Although the group has never prioritized medals and trophies, it is safe to say that its members won’t forget the NYC trip. They slept on air mattresses in the basement of Tardogno’s New Jersey childhood home. They competed against internet-famous groups that, Blethen says, “a lot of us have followed for a long time.” Lots of family came, as did Amplified members past, who, Wegner says, “helped build that pathway.”

Woman gestures with microphone while singing

Talia Tardogno

Wegner says that she and her groupmates almost can’t believe that the ICCA finals push truly happened, asking each other, “Did we actually do that?” She says it was like a “fever dream”; Blethen uses the word “surreal.” “We never in a million years thought that we would be able to go to New York City,” she says. 

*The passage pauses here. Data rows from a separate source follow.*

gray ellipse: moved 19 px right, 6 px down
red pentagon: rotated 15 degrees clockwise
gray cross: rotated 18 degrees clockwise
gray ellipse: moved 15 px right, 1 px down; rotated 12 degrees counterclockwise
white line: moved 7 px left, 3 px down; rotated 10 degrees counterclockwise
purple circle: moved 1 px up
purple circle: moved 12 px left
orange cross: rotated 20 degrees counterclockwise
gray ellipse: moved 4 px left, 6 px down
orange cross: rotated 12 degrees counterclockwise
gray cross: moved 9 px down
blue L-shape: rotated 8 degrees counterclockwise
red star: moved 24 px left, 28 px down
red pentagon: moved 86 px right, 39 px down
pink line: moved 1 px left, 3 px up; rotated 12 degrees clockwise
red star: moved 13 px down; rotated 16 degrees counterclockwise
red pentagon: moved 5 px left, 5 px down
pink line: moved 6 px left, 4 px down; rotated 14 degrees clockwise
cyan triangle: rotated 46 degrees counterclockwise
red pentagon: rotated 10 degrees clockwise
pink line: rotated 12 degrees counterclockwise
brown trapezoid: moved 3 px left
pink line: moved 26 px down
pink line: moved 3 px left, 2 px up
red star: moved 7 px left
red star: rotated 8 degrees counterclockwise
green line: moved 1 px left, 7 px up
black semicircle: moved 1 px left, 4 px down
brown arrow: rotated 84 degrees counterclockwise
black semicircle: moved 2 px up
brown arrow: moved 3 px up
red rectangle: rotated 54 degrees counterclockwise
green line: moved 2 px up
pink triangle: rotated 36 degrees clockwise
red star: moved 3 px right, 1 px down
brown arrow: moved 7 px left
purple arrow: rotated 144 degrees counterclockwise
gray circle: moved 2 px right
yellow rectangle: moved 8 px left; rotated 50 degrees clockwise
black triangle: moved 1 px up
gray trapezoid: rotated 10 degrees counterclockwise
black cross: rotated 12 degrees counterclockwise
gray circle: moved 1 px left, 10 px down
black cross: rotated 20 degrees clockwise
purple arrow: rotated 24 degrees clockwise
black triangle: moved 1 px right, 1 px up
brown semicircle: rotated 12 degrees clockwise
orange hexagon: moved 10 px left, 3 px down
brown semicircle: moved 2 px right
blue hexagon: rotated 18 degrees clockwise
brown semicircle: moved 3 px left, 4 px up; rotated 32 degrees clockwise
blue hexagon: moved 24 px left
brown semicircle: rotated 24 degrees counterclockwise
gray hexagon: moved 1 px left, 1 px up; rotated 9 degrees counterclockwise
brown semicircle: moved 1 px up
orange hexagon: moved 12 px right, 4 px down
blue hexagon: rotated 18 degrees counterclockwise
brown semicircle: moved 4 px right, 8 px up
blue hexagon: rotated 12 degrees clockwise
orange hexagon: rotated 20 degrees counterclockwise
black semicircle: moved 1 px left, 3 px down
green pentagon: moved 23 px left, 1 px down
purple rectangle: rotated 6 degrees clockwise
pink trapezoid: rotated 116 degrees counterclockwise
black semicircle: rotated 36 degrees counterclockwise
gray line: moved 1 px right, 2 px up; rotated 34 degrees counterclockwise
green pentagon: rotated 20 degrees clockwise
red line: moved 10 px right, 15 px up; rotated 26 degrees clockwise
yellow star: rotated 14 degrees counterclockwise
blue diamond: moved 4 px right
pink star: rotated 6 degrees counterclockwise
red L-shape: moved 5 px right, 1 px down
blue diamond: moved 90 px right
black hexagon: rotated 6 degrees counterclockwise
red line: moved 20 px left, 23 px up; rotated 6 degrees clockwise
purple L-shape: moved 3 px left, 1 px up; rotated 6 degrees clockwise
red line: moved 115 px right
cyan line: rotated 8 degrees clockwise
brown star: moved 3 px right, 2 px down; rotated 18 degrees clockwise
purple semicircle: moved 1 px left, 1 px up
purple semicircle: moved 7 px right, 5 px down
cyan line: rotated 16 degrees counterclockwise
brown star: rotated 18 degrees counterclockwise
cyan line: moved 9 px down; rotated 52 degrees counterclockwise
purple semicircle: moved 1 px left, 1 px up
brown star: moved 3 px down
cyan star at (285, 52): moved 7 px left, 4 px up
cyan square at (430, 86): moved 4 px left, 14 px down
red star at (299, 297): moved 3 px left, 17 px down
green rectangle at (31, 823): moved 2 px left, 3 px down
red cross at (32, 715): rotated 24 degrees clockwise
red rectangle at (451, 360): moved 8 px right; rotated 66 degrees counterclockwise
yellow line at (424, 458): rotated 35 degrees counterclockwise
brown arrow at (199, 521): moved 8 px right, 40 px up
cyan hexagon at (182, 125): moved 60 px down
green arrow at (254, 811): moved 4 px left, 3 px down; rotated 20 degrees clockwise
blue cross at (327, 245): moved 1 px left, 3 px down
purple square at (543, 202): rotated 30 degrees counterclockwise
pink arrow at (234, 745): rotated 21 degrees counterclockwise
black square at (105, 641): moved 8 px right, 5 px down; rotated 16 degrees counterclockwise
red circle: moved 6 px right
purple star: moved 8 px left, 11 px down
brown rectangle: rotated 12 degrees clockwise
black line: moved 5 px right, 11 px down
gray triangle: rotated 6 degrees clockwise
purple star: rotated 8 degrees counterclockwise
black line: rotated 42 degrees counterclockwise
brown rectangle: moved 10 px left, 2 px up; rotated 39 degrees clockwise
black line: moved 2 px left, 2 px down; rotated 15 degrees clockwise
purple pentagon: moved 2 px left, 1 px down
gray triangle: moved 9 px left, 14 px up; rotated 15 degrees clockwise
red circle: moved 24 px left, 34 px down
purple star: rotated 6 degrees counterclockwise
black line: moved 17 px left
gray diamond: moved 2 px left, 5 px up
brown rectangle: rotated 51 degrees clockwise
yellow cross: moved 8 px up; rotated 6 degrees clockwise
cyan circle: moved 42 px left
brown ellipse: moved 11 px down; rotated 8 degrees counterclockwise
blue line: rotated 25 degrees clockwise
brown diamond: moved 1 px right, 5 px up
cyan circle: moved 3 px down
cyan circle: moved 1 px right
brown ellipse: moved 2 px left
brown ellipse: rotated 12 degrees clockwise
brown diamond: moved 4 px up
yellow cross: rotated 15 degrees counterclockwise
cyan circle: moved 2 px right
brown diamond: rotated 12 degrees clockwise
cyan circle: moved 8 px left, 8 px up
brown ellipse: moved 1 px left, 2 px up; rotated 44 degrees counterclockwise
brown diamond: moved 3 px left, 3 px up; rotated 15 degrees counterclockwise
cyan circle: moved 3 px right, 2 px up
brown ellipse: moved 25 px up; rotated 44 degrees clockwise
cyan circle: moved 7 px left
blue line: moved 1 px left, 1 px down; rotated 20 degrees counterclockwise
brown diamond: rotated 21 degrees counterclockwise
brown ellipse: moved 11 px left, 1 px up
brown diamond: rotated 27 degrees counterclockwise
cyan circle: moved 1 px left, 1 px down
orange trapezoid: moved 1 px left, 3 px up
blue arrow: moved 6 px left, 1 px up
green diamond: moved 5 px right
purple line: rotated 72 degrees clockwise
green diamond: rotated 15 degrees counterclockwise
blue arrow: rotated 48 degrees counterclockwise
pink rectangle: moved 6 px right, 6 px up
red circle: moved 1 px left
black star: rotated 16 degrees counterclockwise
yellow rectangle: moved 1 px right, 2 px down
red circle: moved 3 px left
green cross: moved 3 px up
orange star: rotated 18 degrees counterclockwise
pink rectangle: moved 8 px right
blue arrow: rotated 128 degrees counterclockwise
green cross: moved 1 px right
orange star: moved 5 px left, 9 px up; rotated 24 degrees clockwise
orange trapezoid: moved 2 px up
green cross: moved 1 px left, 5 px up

Amplified advanced to the final stages of the competition after winning the Southwest regionals, where another Wildcat group, Noteriety, also shone. And all told, the Wildcat a cappella community, which also includes the groups Enharmonics and Meow or Never, is more collegial than competitive. “So many people have made great friends not only within their group but in other groups as well, because we are all doing such similar things,” Blethen says. “We like to make sure that we support each other, build each other up and celebrate each other’s successes.”

 Today, Blethen’s moved to Seattle for medical school. Wegner is in Tucson, working for the Tucson Girls Chorus and for Varsity Vocals, which puts on ICCAs; she’s also arranging a song for Amplified. And for the ensemble, too, a new year has begun — new faces, new tunes. Everything has grown, as the song says, but Blethen speaks about what will never be erased: the bonds forged. 

She points to a moment in the mashup they took to the Broadway stage: a mid-set sustain that felt like it might reverberate forever. 

“We all are holding out a note for so long — and then, all of a sudden, it’s really quiet. And lately, thinking about that moment, it’s really resonated with me,” Blethen says. “Just because there can be so much happening, so much going on, and then all of a sudden — poof. It’s gone. 

“But at the end of the day, we all did something together that we’re so proud of, and I couldn’t have had a better time with better people. And I’m just so thankful.”